**INPUT DATA**
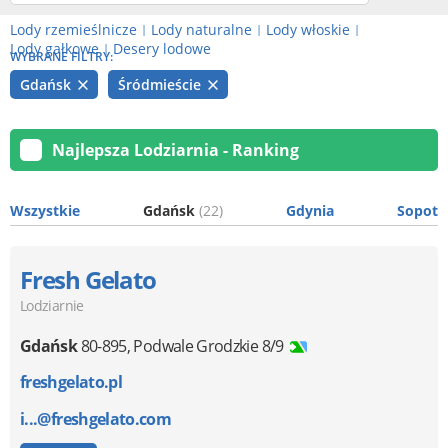
Lody rzemieślnicze
Lody naturalne
Lody włoskie
|
|
|
Lody gałkowe
Desery lodowe
|
WYBRANE FILTRY:
Gdańsk
Śródmieście
Najlepsza Lodziarnia - Ranking
Wszystkie
Gdańsk
(22)
Gdynia
Sopot
Fresh Gelato
Lodziarnie
Gdańsk
80-895
,
Podwale Grodzkie 8/9
freshgelato.pl
i...@freshgelato.com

**PROBLEM REQUIREMENTS**
Look through the records for the string "Lody". Copy every line that has it.

**EXERCISE SOLUTION**
Lody rzemieślnicze
Lody naturalne
Lody włoskie
Lody gałkowe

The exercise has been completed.